WHAT THIS TASK INVOLVES: How many lines in the listing include the string "Worship"? Reply with the number alone.
Segment Start: DATA UNDER STUDY
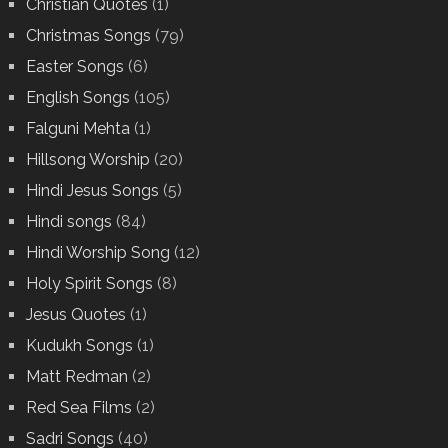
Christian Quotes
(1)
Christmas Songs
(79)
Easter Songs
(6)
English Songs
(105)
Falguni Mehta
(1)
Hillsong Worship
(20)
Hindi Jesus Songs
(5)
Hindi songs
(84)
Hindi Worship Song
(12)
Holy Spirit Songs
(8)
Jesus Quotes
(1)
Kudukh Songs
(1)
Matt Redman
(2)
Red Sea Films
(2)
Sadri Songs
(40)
Segment End: DATA UNDER STUDY
Segment Start: DATA UNDER STUDY
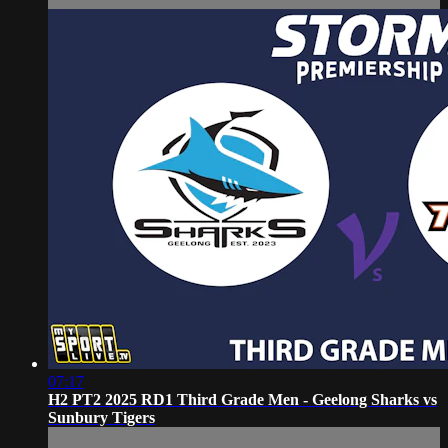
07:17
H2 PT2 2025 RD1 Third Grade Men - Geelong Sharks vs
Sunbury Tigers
Segment End: DATA UNDER STUDY
Segment Start: DATA UNDER STUDY
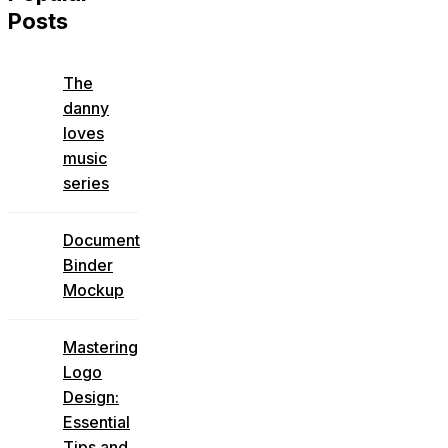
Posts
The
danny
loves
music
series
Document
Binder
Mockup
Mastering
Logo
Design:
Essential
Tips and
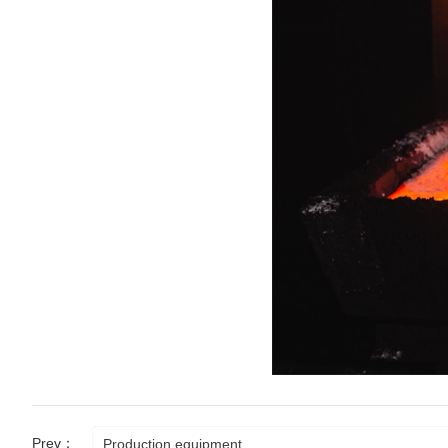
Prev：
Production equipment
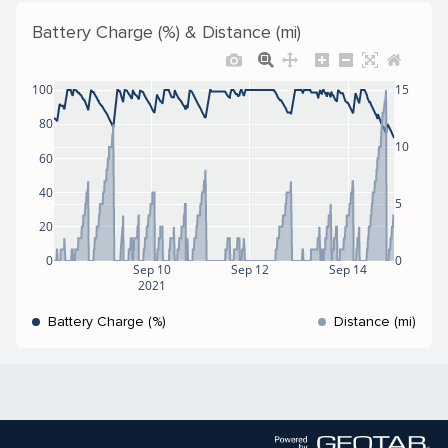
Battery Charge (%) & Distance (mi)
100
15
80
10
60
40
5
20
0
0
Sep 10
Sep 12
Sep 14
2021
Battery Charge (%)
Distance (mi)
Segment End: DATA UNDER STUDY
SOLUTION FOR THIS TASK: 2